There are signs that suggest the current rate of inflation might be short-lived.

By Oisin O’Leary ,

New Capital

The UK first set an inflation target in 1992, shortly after the UK left the European Exchange Rate Mechanism, when sterling was linked to the Deutschemark.

Five years after that, the new Labour government granted the Bank of England independence in setting policy, reaffirming and slightly revising the inflation target.

Although the inflation target has been met most of the time, we are now seeing the fourth major overshoot during the inflation targeting period. Yet there are three charts that suggest the current rate of inflation might be short-lived.

 

UK target inflation

Encouragingly, all three previous overshoots were followed by major declines in the rate of inflation. It is instructive to assess the reasons why. These include: much lower oil and commodity prices were a feature of all three periods; two of the three were during a UK recession; none involved higher interest rates; and sterling weaken against the US dollar in all.

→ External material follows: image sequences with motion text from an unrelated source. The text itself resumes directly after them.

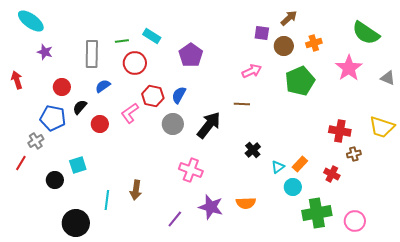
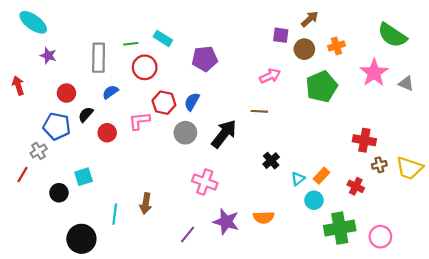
purple pentagon: (191, 55) -> (205, 59), turned 30
gray triangle: (388, 78) -> (406, 83), moved
pink L-shape: (130, 113) -> (139, 121), turned 30
yellow trapezoid: (382, 127) -> (409, 168), moved

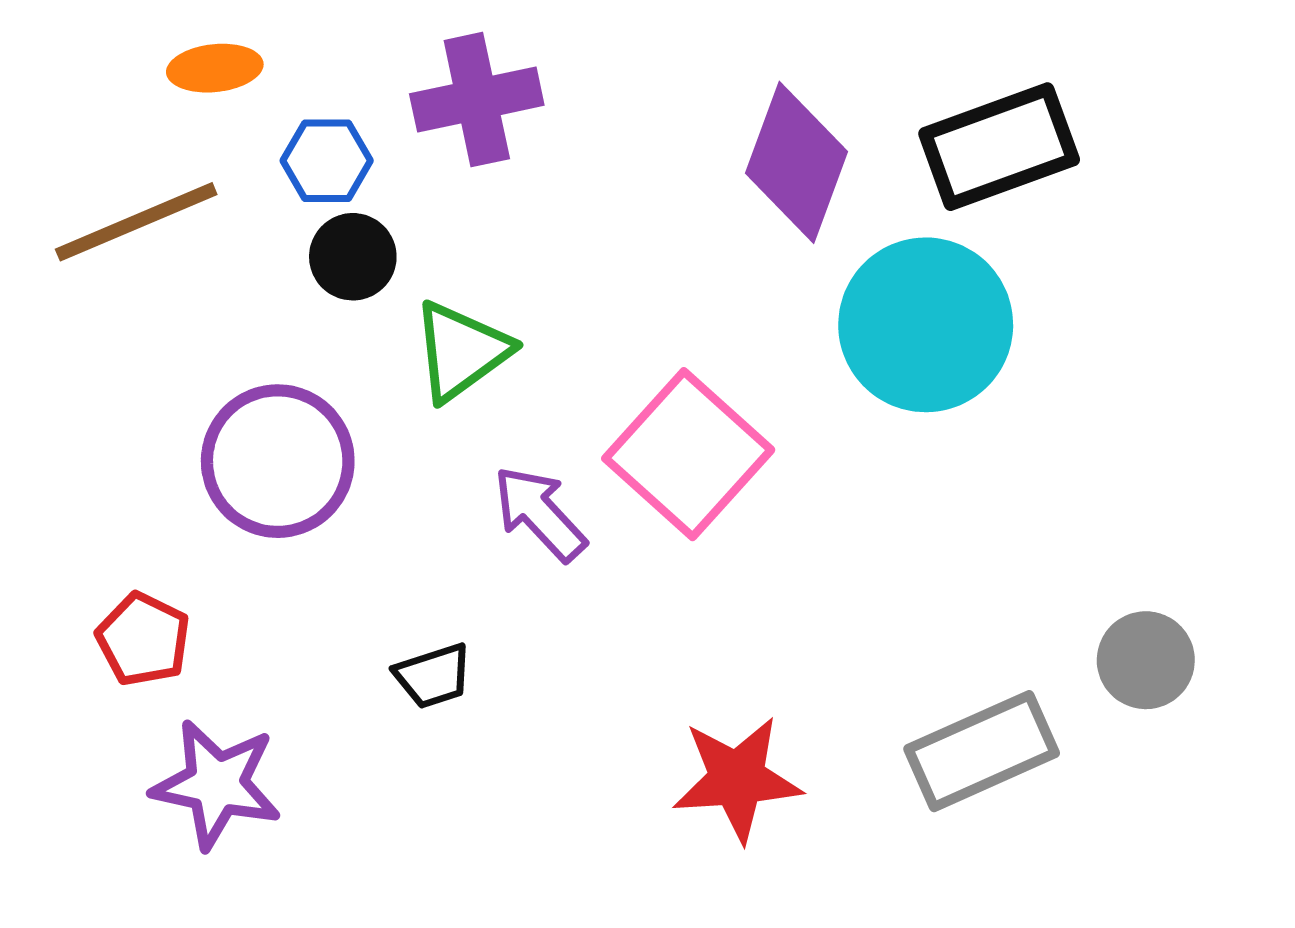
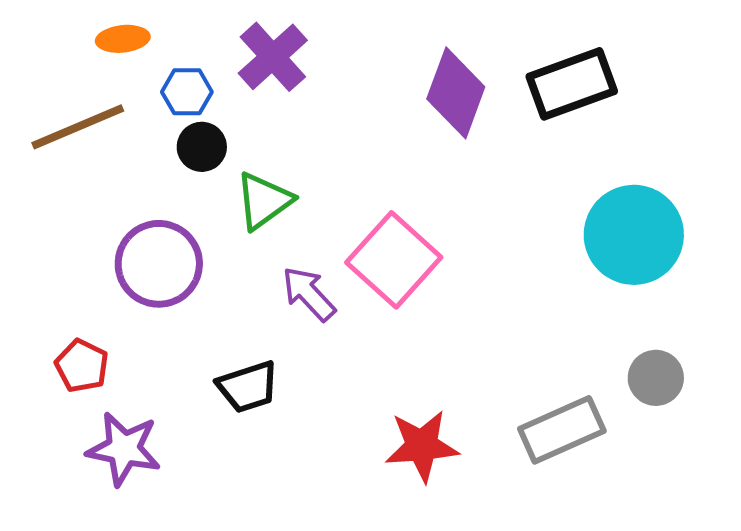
purple cross: (477, 100) -> (273, 57), turned -30
cyan circle: (926, 325) -> (634, 235), moved
black trapezoid: (433, 676) -> (248, 387), size x1.4

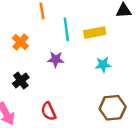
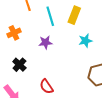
yellow rectangle: (95, 33) -> (74, 15), turned -48
orange cross: (20, 42) -> (14, 33), turned 32

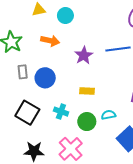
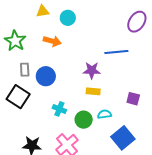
purple star: (84, 55) -> (92, 70), moved, turned 30
yellow rectangle: (87, 91) -> (93, 91), moved
black square: (27, 113) -> (18, 97), moved

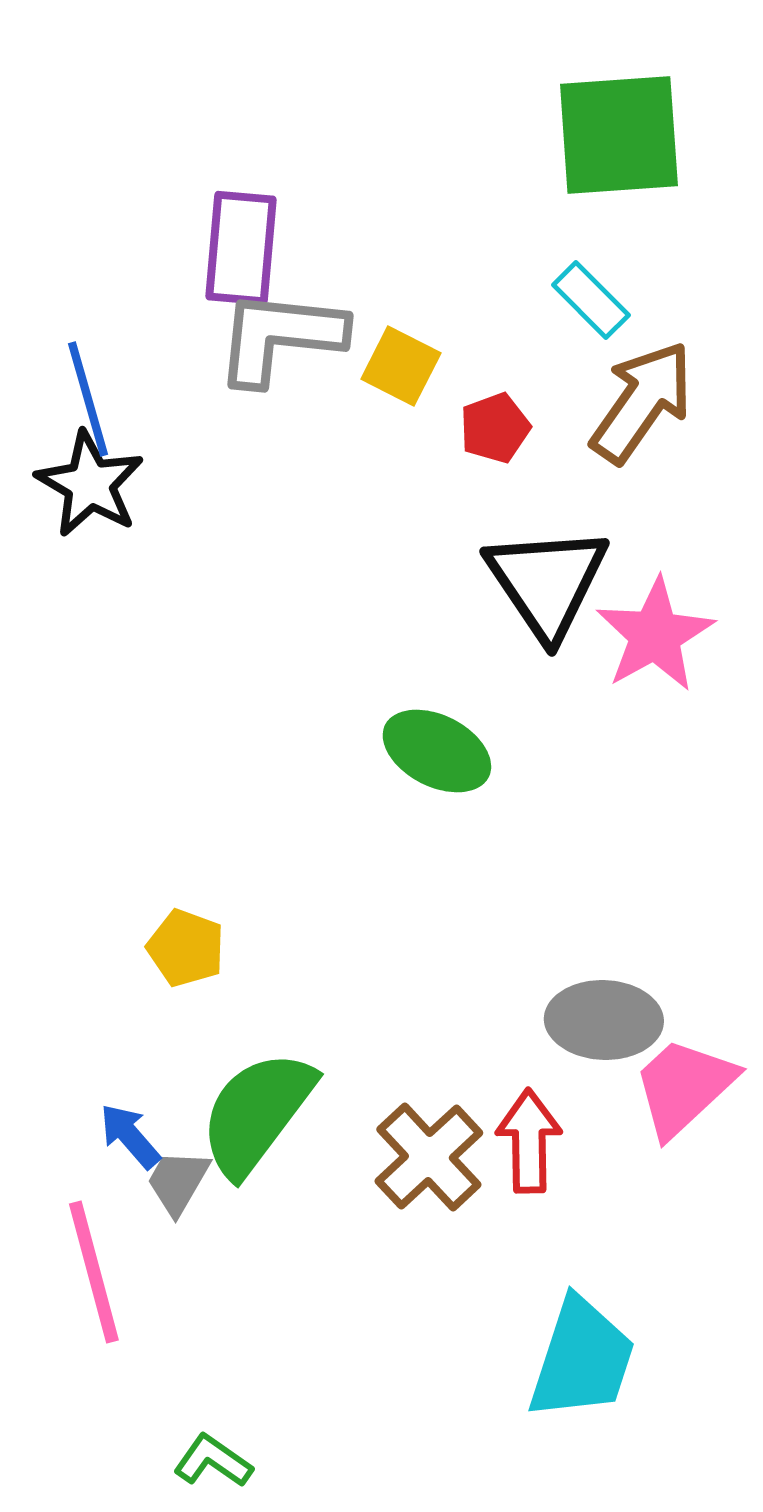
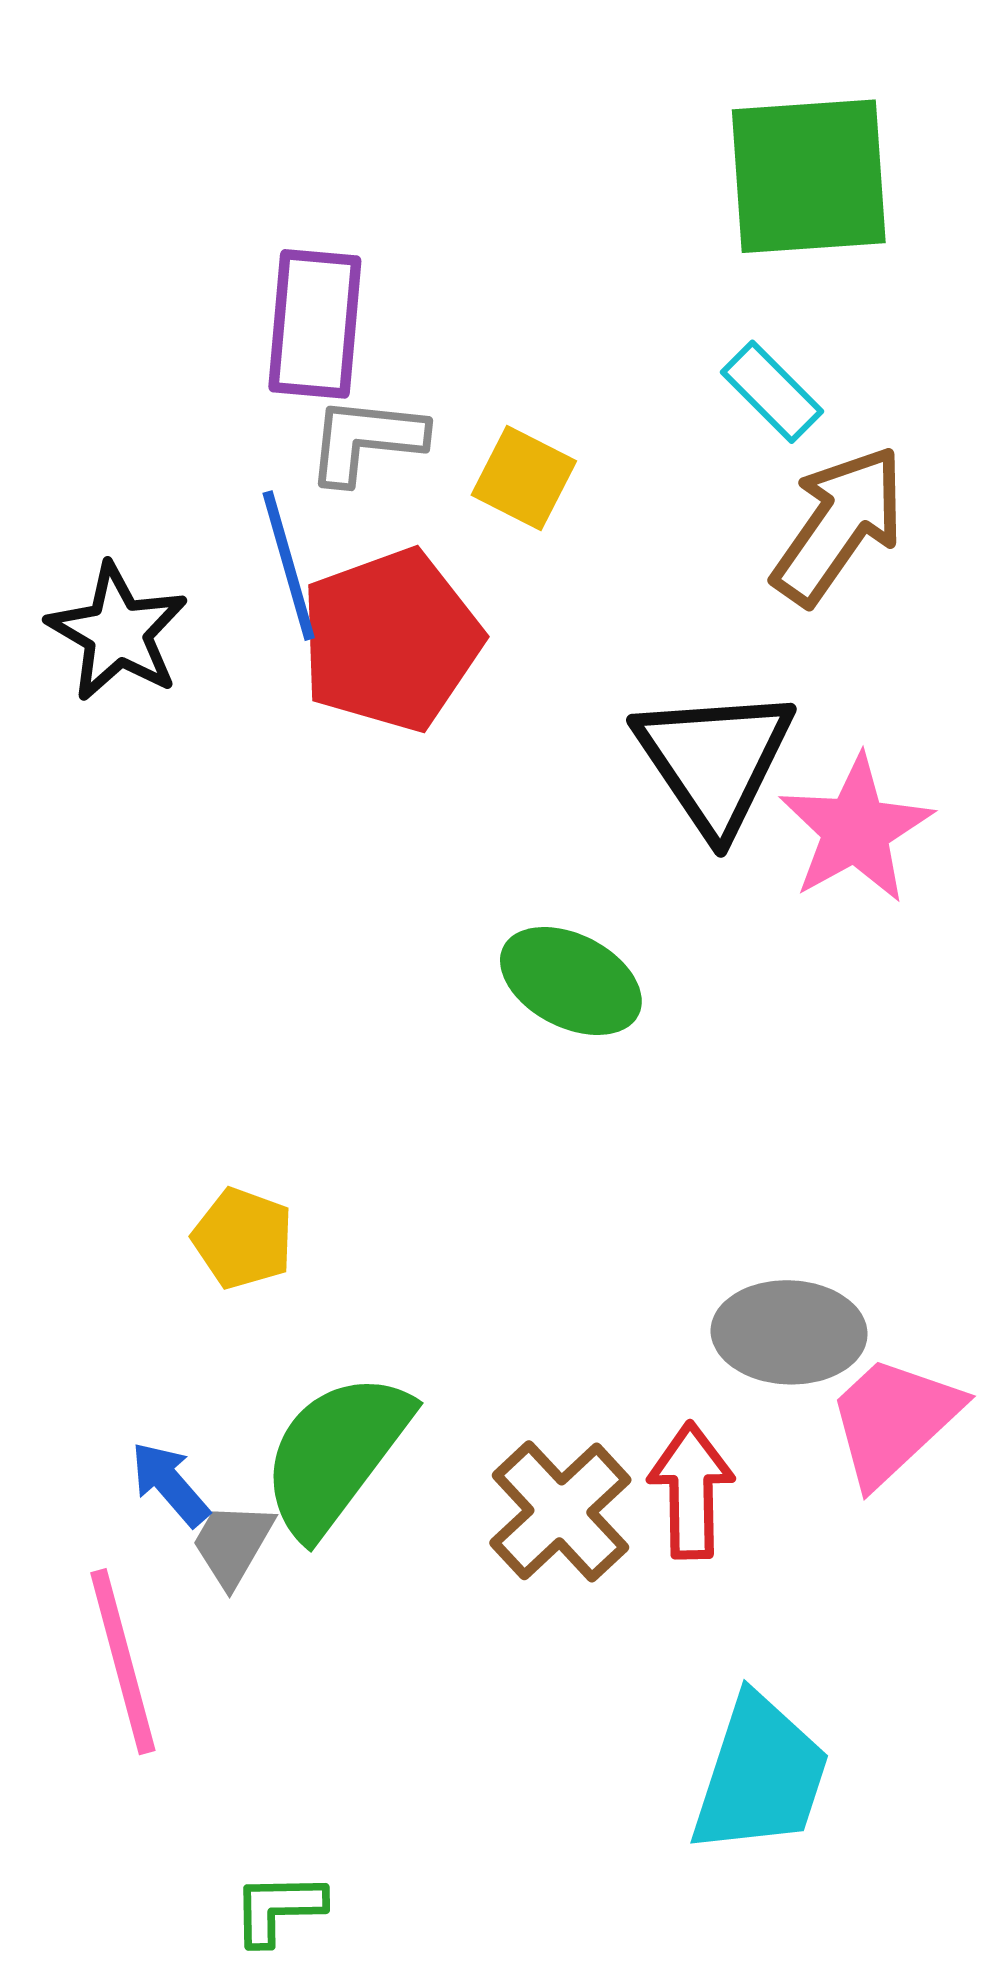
gray L-shape: (280, 337) -> (366, 440), size x0.7
blue line: (88, 399) -> (289, 566), moved
red pentagon: (495, 428) -> (391, 640), moved, size x2.0
green L-shape: (213, 1461) -> (278, 1909), turned -36

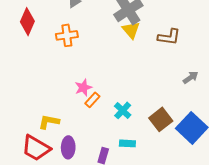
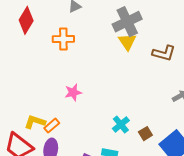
orange rectangle: (92, 100) -> (52, 126), moved
cyan cross: (123, 110) -> (121, 124), moved
brown square: (161, 119) -> (145, 134), size x0.6

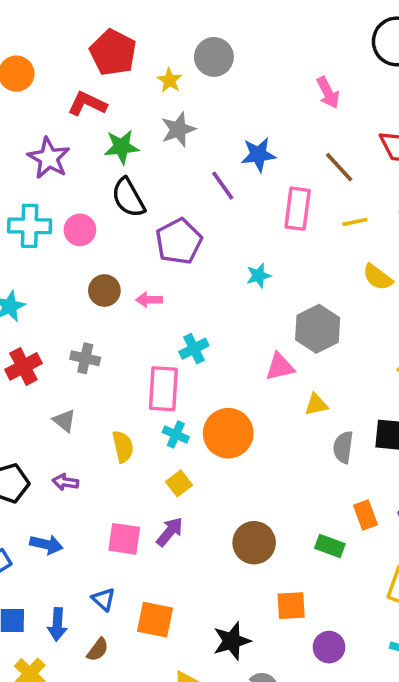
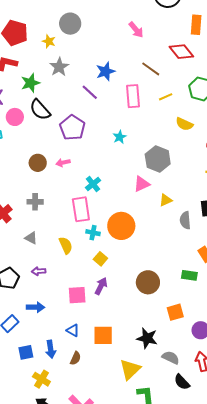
pink circle: (80, 230) -> (15, 117), moved
black star: (232, 641) -> (147, 338), turned -30

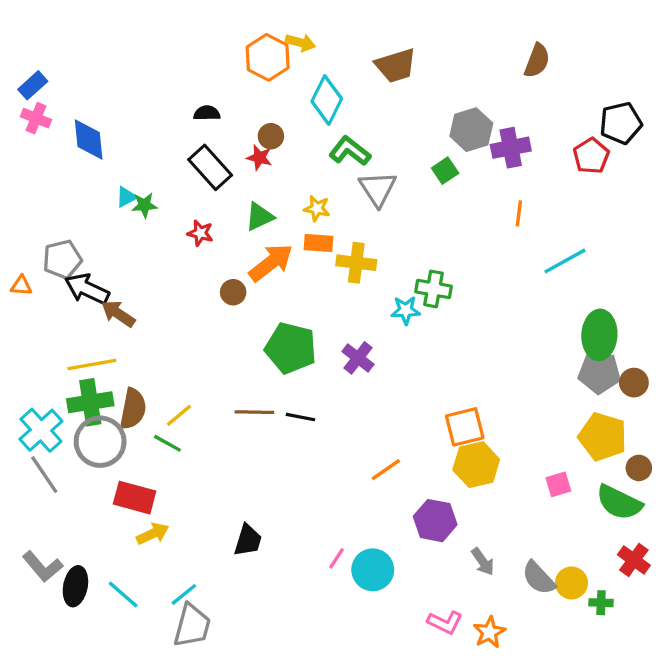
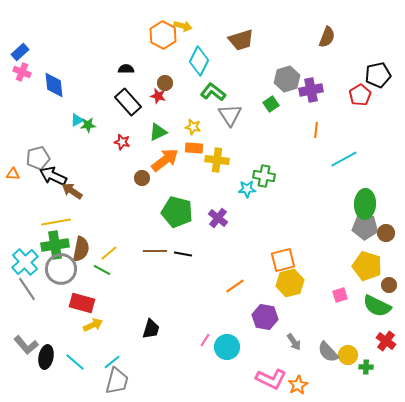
pink L-shape: (445, 622) -> (271, 379), size x1.4

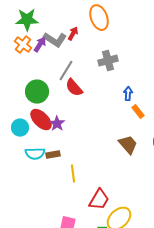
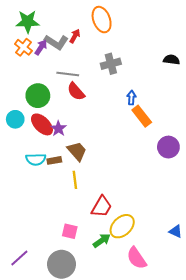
gray line: (66, 71) -> (68, 74), turned 65
orange rectangle: (138, 112) -> (142, 116), size x1.5
cyan circle: (20, 128) -> (15, 119), moved
brown trapezoid: (128, 145) -> (77, 151), moved

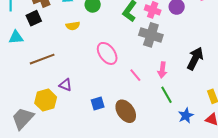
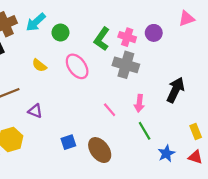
yellow semicircle: (73, 26) -> (39, 65), moved, turned 48
pink ellipse: (107, 53) -> (77, 66), moved
purple triangle: (65, 85) -> (35, 111), moved

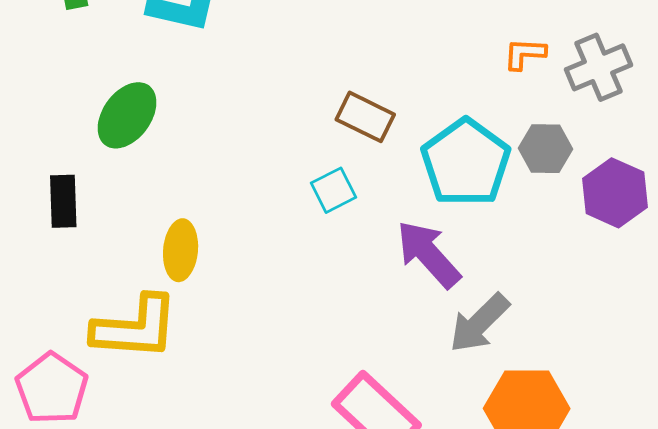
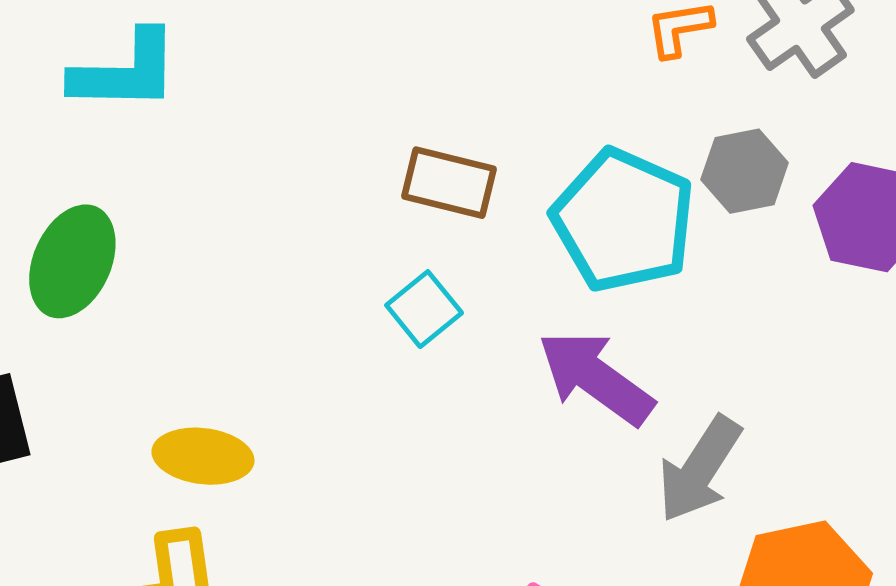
yellow ellipse: (181, 250) -> (203, 456), turned -76

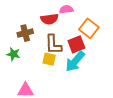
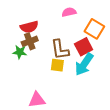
red semicircle: (49, 19) -> (29, 27), moved
green star: (13, 54) -> (20, 52), moved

On that basis, the current combination of lower oil and commodity prices; a likely recession; and higher interest rates seems a sure recipe for inflation coming back down. It may well constitute overkill.

UK inflation target

 

 

Broad Money Growth

At the same time the Bank of England was given independence in 1997, banking supervision was taken away from it (and transferred to the Financial Conduct Authority). One criticism of that move was that the Bank became too technocratic, concentrating on inflation targeting itself and less on assessing monetary growth and credit conditions – driven, primarily, by the banking system.

Banking supervision was handed back to the Bank after the global financial crisis, but even since then there has been a notable absence of attention paid to money and credit growth. This was of pivotal importance in the assessment of inflation and broader economic prospects in the 1970s and 1980s.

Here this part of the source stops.